ATM: Action-Consistency Transfer Matrix for Diagnosing and Improving Latent World Models
2026-06-08 • Computer Vision and Pattern Recognition
Computer Vision and Pattern RecognitionArtificial IntelligenceRobotics
AI summaryⓘ
The authors created a tool called ATM to quickly check if a learned model understands how actions affect the world, without needing slow and complex tests. ATM looks at how actions relate to changes in the model's internal representations, showing where the model works well or fails. This method is much faster than traditional evaluations and helps pick better models. They also propose using this action-awareness as a training guide to make models better at planning tasks.

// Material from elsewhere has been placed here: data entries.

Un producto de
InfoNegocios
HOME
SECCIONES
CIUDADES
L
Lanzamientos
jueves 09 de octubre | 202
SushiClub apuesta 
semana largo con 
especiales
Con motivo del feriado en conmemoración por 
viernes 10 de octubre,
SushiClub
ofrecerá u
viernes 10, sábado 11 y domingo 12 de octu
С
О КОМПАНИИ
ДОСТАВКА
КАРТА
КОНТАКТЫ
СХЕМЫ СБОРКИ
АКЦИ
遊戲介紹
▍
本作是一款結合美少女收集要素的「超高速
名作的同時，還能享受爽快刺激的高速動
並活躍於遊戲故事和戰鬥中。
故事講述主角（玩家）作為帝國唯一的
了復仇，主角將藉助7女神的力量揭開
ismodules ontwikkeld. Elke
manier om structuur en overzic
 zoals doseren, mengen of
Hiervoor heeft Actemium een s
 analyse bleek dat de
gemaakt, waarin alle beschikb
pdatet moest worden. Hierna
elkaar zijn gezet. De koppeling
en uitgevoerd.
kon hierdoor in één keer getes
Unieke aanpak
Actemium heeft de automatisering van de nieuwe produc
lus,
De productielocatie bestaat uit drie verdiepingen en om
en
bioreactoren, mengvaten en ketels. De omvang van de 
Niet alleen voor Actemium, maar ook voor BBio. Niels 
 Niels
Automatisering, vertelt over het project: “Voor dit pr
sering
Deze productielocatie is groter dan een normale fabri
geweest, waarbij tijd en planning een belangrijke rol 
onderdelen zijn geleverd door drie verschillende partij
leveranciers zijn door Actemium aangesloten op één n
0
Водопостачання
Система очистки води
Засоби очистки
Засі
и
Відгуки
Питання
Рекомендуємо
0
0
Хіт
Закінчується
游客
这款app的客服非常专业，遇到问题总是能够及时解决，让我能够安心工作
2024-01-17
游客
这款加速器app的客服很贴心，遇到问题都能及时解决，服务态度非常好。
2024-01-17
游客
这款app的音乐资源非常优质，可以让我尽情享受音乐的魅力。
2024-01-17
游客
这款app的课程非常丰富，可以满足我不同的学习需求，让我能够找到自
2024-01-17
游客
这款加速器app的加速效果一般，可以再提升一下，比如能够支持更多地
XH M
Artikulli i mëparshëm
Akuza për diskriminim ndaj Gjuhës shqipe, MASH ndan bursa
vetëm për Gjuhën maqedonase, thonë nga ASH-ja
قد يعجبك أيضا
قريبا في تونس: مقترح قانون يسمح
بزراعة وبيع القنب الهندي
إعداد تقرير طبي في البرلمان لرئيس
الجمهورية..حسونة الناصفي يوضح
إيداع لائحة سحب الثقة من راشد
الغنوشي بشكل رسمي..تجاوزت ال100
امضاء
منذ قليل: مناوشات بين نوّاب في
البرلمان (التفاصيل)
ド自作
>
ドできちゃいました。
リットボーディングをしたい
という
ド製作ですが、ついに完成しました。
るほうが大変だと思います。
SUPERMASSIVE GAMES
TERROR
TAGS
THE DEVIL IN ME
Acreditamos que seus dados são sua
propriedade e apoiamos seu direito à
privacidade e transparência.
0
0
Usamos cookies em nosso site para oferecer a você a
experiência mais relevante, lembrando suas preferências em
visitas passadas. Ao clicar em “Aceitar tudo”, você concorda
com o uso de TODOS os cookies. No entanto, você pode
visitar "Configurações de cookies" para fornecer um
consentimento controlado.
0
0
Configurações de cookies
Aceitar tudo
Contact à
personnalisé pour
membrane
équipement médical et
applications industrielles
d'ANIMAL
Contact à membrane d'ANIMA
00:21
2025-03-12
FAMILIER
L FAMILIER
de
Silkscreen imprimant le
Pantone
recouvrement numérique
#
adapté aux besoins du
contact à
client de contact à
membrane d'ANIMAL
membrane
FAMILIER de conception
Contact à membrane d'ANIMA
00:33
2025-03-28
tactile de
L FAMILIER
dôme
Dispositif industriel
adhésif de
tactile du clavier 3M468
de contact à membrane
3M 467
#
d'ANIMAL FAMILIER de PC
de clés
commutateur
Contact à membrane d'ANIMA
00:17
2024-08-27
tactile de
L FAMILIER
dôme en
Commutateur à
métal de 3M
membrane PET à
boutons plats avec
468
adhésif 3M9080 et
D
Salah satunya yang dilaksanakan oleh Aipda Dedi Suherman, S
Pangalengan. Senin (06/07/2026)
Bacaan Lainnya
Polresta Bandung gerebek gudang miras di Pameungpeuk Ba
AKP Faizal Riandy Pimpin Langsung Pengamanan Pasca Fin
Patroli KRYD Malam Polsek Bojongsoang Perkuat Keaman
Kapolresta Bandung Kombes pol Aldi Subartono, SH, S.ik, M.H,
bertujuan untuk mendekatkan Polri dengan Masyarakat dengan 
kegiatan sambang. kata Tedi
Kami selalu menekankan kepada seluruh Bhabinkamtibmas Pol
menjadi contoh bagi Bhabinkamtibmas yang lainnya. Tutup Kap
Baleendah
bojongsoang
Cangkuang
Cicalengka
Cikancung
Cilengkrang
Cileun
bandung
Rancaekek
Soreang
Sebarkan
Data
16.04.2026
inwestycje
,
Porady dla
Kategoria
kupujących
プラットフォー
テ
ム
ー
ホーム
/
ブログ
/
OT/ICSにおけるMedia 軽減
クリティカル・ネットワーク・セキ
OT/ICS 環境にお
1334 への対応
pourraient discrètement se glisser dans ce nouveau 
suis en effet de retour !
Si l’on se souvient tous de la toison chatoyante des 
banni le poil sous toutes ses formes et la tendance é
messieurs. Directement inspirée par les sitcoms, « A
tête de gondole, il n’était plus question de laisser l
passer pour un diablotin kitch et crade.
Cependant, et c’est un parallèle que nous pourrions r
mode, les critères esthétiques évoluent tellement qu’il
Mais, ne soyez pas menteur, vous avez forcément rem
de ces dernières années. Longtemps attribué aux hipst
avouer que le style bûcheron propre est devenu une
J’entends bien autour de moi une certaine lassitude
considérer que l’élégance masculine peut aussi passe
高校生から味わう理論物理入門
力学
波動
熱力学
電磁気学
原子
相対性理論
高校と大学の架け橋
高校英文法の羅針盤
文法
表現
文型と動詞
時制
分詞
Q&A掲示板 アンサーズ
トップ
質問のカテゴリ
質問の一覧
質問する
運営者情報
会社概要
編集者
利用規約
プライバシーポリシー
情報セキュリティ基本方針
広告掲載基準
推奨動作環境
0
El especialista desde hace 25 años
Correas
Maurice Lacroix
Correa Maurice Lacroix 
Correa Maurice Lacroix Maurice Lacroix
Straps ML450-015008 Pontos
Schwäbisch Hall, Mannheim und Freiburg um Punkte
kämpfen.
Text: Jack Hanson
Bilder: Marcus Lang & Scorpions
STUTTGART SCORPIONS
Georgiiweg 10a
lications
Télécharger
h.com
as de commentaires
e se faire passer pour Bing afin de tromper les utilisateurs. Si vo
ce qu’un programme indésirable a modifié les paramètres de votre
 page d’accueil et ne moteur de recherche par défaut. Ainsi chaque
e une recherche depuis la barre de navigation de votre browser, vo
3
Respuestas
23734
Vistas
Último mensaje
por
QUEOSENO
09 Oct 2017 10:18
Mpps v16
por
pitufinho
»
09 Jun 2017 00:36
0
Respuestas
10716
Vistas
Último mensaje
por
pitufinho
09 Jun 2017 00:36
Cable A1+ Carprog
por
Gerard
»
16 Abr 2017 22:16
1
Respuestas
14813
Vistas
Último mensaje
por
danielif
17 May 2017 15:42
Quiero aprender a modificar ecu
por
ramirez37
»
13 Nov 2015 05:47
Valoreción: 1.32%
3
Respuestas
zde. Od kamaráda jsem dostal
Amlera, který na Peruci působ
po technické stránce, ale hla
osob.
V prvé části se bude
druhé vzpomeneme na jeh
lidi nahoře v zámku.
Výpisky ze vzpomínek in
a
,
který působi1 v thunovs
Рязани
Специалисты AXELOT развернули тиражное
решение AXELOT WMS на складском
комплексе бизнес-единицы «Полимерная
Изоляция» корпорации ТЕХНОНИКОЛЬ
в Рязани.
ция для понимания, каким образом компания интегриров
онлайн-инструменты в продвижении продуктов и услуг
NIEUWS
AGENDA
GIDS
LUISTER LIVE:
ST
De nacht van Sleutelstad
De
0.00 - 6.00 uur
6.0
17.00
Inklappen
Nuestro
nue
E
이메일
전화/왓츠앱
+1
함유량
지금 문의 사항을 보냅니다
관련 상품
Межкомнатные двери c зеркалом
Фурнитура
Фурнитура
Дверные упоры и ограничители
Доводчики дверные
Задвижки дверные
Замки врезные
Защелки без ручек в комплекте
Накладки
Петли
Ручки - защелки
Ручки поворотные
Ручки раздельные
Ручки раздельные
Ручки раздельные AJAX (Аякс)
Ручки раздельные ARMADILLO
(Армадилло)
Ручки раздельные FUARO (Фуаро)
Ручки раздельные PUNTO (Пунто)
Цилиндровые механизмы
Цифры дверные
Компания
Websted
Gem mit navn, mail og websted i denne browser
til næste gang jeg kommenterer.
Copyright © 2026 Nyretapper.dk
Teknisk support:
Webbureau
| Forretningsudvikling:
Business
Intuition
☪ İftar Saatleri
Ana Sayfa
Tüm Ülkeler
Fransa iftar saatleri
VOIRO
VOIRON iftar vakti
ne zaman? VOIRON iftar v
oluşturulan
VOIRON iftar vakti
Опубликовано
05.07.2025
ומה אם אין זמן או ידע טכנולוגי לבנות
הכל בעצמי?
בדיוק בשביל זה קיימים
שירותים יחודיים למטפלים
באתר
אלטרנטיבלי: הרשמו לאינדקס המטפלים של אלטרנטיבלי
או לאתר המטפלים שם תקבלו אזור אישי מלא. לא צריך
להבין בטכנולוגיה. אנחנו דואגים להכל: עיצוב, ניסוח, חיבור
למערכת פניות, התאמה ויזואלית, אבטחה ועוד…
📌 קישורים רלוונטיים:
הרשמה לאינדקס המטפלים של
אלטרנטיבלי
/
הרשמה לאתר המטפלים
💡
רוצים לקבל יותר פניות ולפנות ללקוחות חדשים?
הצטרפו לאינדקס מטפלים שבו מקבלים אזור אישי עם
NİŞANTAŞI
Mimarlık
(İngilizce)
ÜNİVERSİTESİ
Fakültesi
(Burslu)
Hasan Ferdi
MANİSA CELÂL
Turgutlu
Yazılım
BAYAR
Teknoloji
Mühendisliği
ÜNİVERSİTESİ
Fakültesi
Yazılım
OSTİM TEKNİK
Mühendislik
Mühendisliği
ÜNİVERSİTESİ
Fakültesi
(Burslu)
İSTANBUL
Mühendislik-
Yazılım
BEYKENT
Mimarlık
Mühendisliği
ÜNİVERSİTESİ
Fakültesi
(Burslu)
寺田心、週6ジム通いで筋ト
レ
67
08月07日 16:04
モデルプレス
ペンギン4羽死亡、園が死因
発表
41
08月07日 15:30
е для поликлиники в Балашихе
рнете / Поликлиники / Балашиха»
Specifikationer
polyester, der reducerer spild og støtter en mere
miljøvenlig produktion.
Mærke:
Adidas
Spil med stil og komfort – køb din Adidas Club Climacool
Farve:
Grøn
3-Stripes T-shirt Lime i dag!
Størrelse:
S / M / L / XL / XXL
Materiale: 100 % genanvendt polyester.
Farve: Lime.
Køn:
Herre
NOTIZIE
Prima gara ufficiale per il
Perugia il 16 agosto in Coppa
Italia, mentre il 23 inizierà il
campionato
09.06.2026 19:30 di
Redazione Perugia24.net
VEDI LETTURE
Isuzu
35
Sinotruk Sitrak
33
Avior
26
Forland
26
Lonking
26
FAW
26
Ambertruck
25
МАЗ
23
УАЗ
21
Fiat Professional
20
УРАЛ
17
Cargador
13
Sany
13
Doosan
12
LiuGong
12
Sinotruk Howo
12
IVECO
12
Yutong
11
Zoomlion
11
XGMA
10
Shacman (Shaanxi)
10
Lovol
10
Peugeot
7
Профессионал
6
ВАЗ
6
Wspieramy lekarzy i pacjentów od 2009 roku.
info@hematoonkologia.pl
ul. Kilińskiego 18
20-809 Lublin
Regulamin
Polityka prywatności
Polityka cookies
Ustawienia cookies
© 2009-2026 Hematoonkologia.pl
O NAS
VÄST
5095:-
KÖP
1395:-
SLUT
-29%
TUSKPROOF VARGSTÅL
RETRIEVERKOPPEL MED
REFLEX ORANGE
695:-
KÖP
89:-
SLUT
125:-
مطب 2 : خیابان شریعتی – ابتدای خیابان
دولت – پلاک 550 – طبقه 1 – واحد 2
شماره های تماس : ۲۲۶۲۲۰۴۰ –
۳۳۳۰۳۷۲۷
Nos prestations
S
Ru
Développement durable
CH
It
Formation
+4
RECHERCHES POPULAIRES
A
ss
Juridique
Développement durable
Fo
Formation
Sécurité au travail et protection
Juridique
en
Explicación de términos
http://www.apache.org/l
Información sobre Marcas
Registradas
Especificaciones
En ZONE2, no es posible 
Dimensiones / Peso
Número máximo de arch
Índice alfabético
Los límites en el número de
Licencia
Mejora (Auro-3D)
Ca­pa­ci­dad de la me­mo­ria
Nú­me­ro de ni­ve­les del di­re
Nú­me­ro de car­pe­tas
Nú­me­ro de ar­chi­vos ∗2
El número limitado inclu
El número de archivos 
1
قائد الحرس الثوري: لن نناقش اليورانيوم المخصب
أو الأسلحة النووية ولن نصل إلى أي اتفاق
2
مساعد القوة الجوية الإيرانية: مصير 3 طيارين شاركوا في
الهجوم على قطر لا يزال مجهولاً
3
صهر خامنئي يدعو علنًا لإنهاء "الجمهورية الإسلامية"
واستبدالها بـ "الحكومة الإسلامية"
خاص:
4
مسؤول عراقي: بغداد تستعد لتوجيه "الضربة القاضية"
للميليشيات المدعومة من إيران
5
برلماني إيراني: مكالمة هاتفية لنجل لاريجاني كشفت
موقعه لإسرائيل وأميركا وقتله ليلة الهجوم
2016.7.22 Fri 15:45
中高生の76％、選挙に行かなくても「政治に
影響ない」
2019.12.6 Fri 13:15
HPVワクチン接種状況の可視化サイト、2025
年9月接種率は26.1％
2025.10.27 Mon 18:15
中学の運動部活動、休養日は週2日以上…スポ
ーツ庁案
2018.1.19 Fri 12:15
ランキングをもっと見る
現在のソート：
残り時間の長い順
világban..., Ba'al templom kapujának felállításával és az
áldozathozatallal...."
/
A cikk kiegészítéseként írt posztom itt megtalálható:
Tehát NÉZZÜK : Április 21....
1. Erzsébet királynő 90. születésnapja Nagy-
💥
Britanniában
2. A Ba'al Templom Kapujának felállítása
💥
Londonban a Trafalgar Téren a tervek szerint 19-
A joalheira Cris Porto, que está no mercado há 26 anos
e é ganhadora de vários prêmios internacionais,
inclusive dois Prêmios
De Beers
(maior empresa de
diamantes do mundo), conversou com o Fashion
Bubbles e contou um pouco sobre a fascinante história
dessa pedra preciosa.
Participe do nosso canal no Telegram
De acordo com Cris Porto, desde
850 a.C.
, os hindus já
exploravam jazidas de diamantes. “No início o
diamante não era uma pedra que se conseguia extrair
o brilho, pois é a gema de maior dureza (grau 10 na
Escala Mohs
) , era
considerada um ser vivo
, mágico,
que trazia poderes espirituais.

latent world modelaction semanticstransition dynamicsplanningCEM plannerrepresentation learningmodel evaluationtransfer matrixgoal-conditioned planningpost-hoc probe
Authors
Jiaheng Chen
Abstract
Latent world models are increasingly used for control and goal-conditioned planning, yet assessing whether their learned representations are useful for planning usually requires slow, planner-coupled simulator evaluation with CEM or similar planners. Such evaluation is black-box and model-complexity-dependent: under the same protocol, different world models may require minutes to hours per checkpoint. In this work, we propose ATM, an Action-Consistency Transfer Matrix for diagnosing whether latent transitions preserve action semantics relevant to planning. ATM compares action information in real encoded transitions and model-predicted transitions through lightweight post-hoc probes, producing an interpretable matrix that reveals representation quality, transition-domain inconsistency, and failure modes without simulator rollout. It can also be collapsed into a simple screening score for within-task ranking across checkpoints, variants, and world models. When the true success gap is non-trivial, ATM achieves highly reliable pairwise ranking, while reducing minutes-to-hours CEM evaluation to seconds-level transition analysis, yielding more than 100x speedup in our setup. We further introduce AITS, showing that action-identifiability is not only diagnostic but also a useful training signal for improving downstream planning without changing the planner.